Please tell me if I can be of help. I sure would love to see these two programs able to really work together!

best,

Erico


set thePath to "/Users/eric/Pictures/"




tell application "Finder"
	
	set theFolder to POSIX file (thePath & "/") as string
	set folderlist to entire contents of folder theFolder
	repeat with the_file in folderlist
		if (the_file as string) ends with ".pdf" then
			tell application "Finder" to set the_file_path to the the_file as string
			set the_posix_file to POSIX path of the_file_path
			
			
			tell application "Readiris"
				
				open file (the_file as string)
				--rotate by clock180
				deskew
				
				try
					with timeout of 6000 seconds
						recognize front document saving to ((the_file as string) as file specification)
					end timeout
					
				end try
				--THIS DOES NOT WORK, BUT WHY NOT?
                             ----save front document in file "path:path:pathf" as PDF	
			end tell
		end if
	end repeat
end tell



As you mention, Readiris’s AppleScript 11 offer some surprises…

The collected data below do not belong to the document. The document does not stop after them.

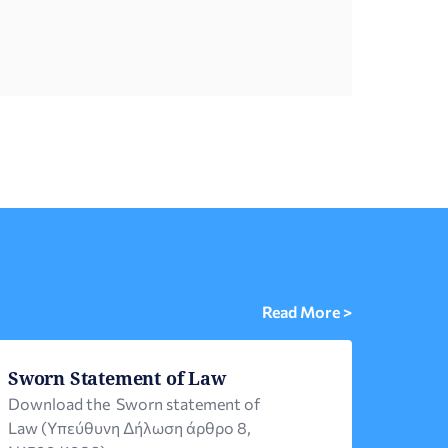
Public Diplomacy, as part of the Strategic
Plan for Greeks Abroad 2024-2027. The
hospitality programs […]
Read More >
Sworn Statement of Law
Download the Sworn statement of
Law (Υπεύθυνη Δήλωση άρθρο 8,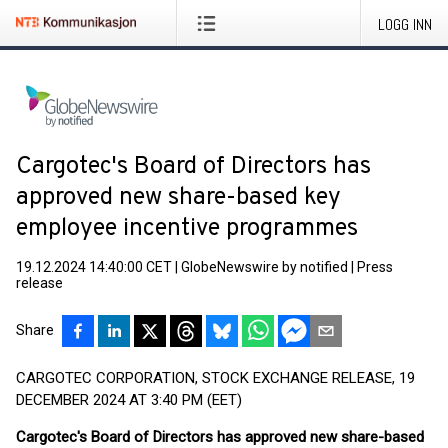
LOGG INN
Cargotec's Board of Directors has
approved new share-based key
employee incentive programmes
19.12.2024 14:40:00 CET
|
GlobeNewswire by notified
|
Press
release
Share
CARGOTEC CORPORATION, STOCK EXCHANGE RELEASE, 19
DECEMBER 2024 AT 3:40 PM (EET)
Cargotec's Board of Directors has approved new share-based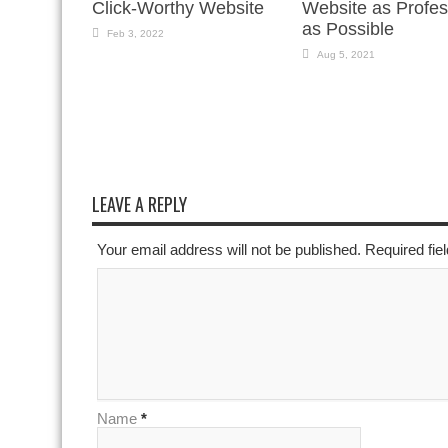
Click-Worthy Website
Website as Profes
as Possible
Feb 3, 2022
Aug 5, 2021
LEAVE A REPLY
Your email address will not be published. Required fi
Name
*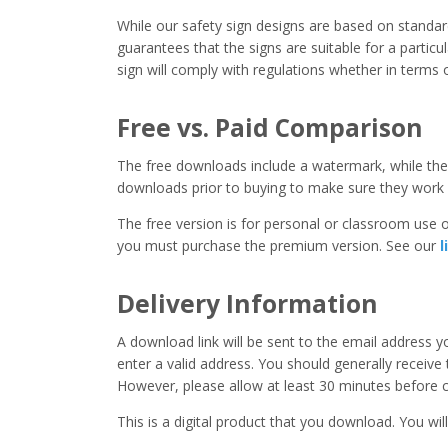
While our safety sign designs are based on stand
guarantees that the signs are suitable for a particula
sign will comply with regulations whether in terms o
Free vs. Paid Comparison
The free downloads include a watermark, while the 
downloads prior to buying to make sure they work 
The free version is for personal or classroom use on
you must purchase the premium version. See our
l
Delivery Information
A download link will be sent to the email address 
enter a valid address. You should generally receive
However, please allow at least 30 minutes before co
This is a digital product that you download. You will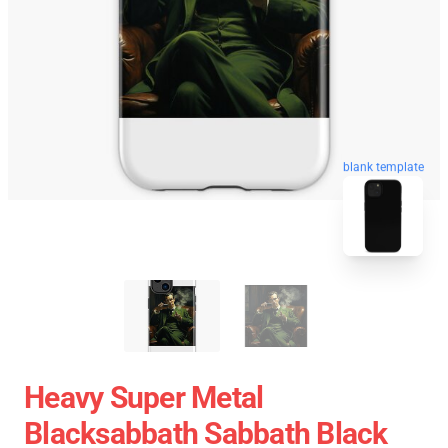
blank template
Heavy Super Metal
Blacksabbath Sabbath Black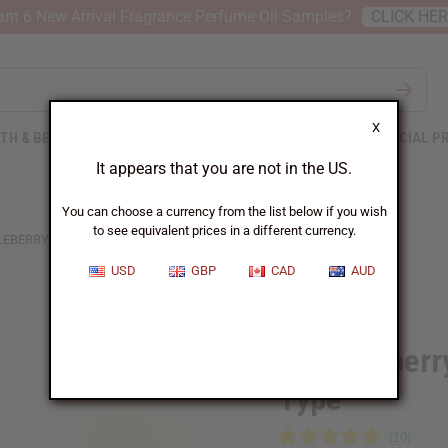
nt 6 New Arrival Fragrance Perfume Oil Samples?
CLICK HE
X
TH & BEAUTY
SOAPS
AFRICAN CLOTHING
SPECIAL P
It appears that you are not in the US.
You can choose a currency from the list below if you wish
to see equivalent prices in a different currency.
EBERRY: COCOA BUTTER CASHMERE TYPE
USD
GBP
CAD
AUD
Similar to
Brambleberr
Type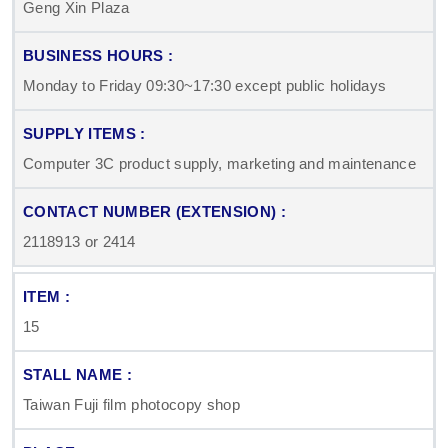
Geng Xin Plaza
Monday to Friday 09:30~17:30 except public holidays
Computer 3C product supply, marketing and maintenance
2118913 or 2414
15
Taiwan Fuji film photocopy shop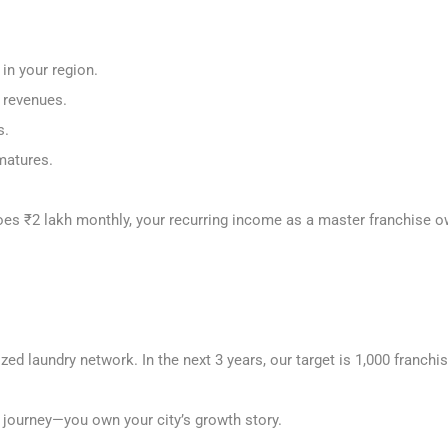
 in your region.
e revenues.
s.
 matures.
does ₹2 lakh monthly, your recurring income as a master franchise
ized laundry network. In the next 3 years, our target is 1,000 franchi
s journey—you own your city’s growth story.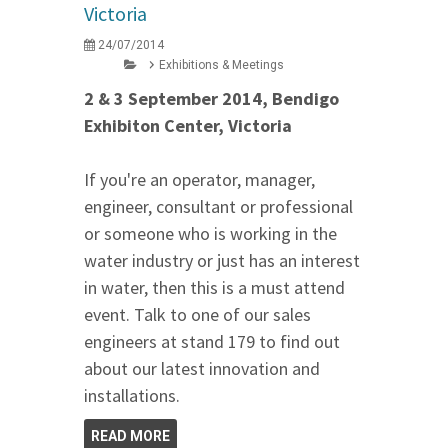
Victoria
24/07/2014
Exhibitions & Meetings
2 & 3 September 2014, Bendigo
Exhibiton Center, Victoria
If you're an operator, manager,
engineer, consultant or professional
or someone who is working in the
water industry or just has an interest
in water, then this is a must attend
event. Talk to one of our sales
engineers at stand 179 to find out
about our latest innovation and
installations.
READ MORE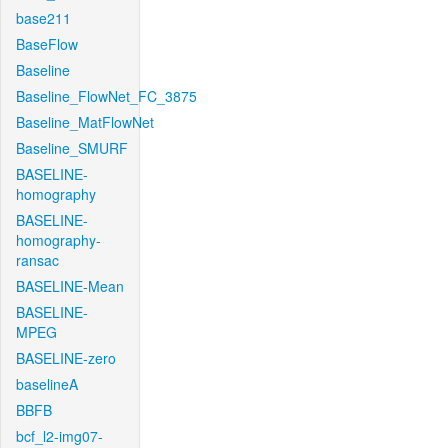
base211
BaseFlow
Baseline
Baseline_FlowNet_FC_3875
Baseline_MatFlowNet
Baseline_SMURF
BASELINE-
homography
BASELINE-
homography-
ransac
BASELINE-Mean
BASELINE-
MPEG
BASELINE-zero
baselineA
BBFB
bcf_l2-img07-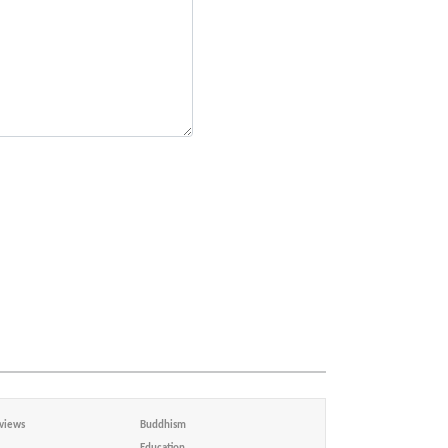
views
Buddhism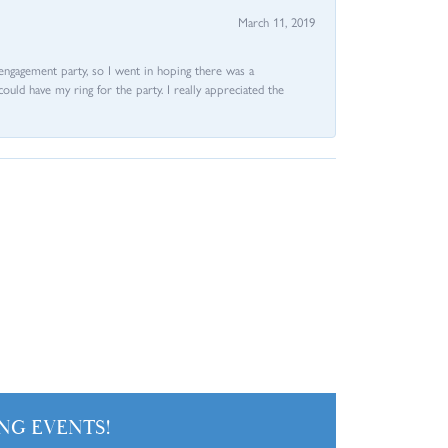
March 11, 2019
e engagement party, so I went in hoping there was a
could have my ring for the party. I really appreciated the
NG EVENTS!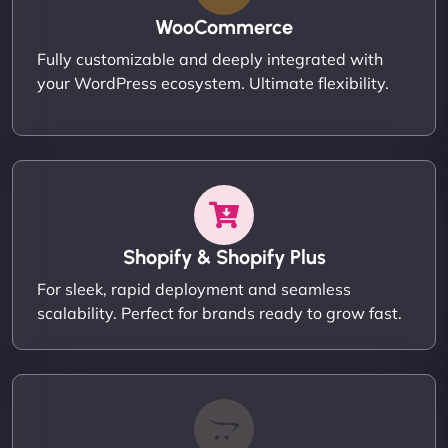
WooCommerce
Fully customizable and deeply integrated with
your WordPress ecosystem. Ultimate flexibility.
Shopify & Shopify Plus
For sleek, rapid deployment and seamless
scalability. Perfect for brands ready to grow fast.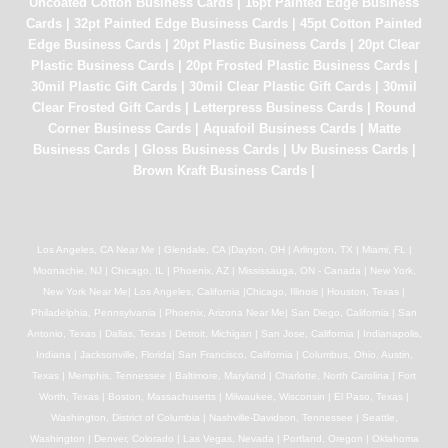
Uncoated Cotton Business Cards
|
16pt Painted Edge Business
Cards
|
32pt Painted Edge Business Cards
|
45pt Cotton Painted
Edge Business Cards
|
20pt Plastic Business Cards
|
20pt Clear
Plastic Business Cards
|
20pt Frosted Plastic Business Cards
|
30mil Plastic Gift Cards
|
30mil Clear Plastic Gift Cards
|
30mil
Clear Frosted Gift Cards
|
Letterpress Business Cards
|
Round
Corner Business Cards
|
Aquafoil Business Cards
|
Matte
Business Cards
|
Gloss Business Cards
|
Uv Business Cards
|
Brown Kraft Business Cards
|
Los Angeles, CA Near Me | Glendale, CA |Dayton, OH | Arlington, TX | Miami, FL |
Moonachie, NJ | Chicago, IL | Phoenix, AZ | Mississauga, ON - Canada | New York,
New York Near Me| Los Angeles, California |Chicago, Illinois | Houston, Texas |
Philadelphia, Pennsylvania | Phoenix, Arizona Near Me| San Diego, California | San
Antonio, Texas | Dallas, Texas | Detroit, Michigan | San Jose, California | Indianapolis,
Indiana | Jacksonville, Florida| San Francisco, California | Columbus, Ohio, Austin,
Texas | Memphis, Tennessee | Baltimore, Maryland | Charlotte, North Carolina | Fort
Worth, Texas | Boston, Massachusetts | Milwaukee, Wisconsin | El Paso, Texas |
Washington, District of Columbia | Nashville-Davidson, Tennessee | Seattle,
Washington | Denver, Colorado | Las Vegas, Nevada | Portland, Oregon | Oklahoma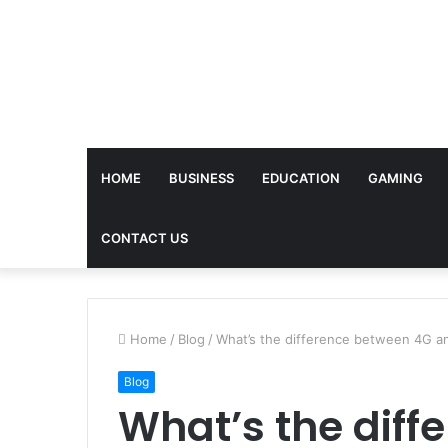
HOME
BUSINESS
EDUCATION
GAMING
CONTACT US
Home
/
Blog
/
What’s the difference between 4G 
Blog
What’s the diff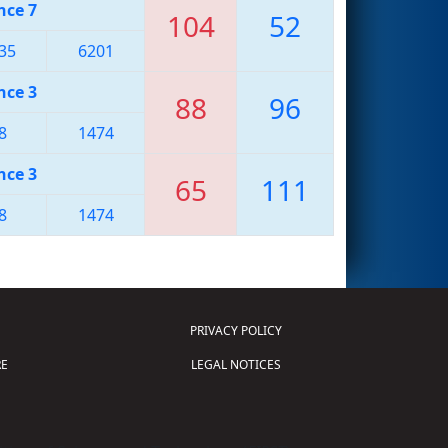
nce 7
104
52
35
6201
nce 3
88
96
8
1474
nce 3
65
111
8
1474
PRIVACY POLICY
E
LEGAL NOTICES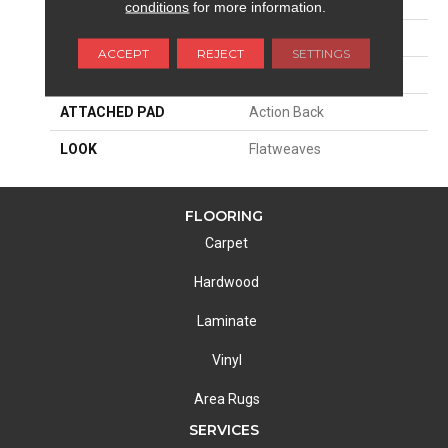
SIZE
15'
conditions
for more information.
PATTERN REPEAT
1/2"W X 1/2"L
ACCEPT
REJECT
SETTINGS
MATERIAL
55% Wool / 45% Polysilk
ATTACHED PAD
Action Back
LOOK
Flatweaves
FLOORING
Carpet
Hardwood
Laminate
Vinyl
Area Rugs
SERVICES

  1. in Menu settings - text format - the output must be unchecked - (if the file specification syntax is not good, the result (with automatic name) is saved in Readiris folder of Documents.)

  2. the right code is :

recognize front document saving to "Disk:Users:michel:Documents:TempReadiris:fromRI.pdf" as file specification

BUT to work the file “fromRI.pdf” MUST exist before and it is overwritten - Try it by creating a sample pdf - It will be overwritten -

I am just working in a controlled flow of naming for a scenario : Scanning - Folder action trigering the OCR script and saving in DTpro -

next step in few days…

Hi guys,

It’s great to see the interest in this solution. At the MacWorld we announced support for scanners that will be forthcoming sometime this year. We also demoed it on the show floor. Here we had an Automator workflow setup that ran OCR on the output of a Fujitsu ScanSnap scanner and fed the result in DT Pro. It worked very nicely, just press the Scan button. :slight_smile:

There will be support for setting the creation date and PDF keywords. :slight_smile:

So we will ship this but in what form or price is not clear yet. Stay tuned for more specific announcements.

Shouldn’t the first one be doable now via Applescript? There’s already the switch mod date to creation date script. Of course, I don’t know how to write such a script :slight_smile: Anyone?

  • Is using 'aliases" in the info panel (Tools/show info) inside DT a form of tagging? They become potential alternative wiki-link terms.
  • In DT-pro set preferences to ‘import finder comments’ which are specifically searchable within DT

I strongly support the request for a keywords feature in DT; and not just for PDF-documents, but for any kind of document. This is one of the things I really do miss in DT. Data base applications which are much simpler than DT (like for instance MacJournal) do already have a keywords feature.

For what it’s worth… I just unpacked my brand-new Fujitsu ScanSnap, pointed it at DEVONthink Pro, and pressed the Scan button. Multi-page color 2-sided scans showed up instantly as PDFs inside DTP. No Automator, no AppleScript, nothing.

I haven’t tried OCR yet (because my IRISlink license is four versions old!), but for image management, it works wonderfully!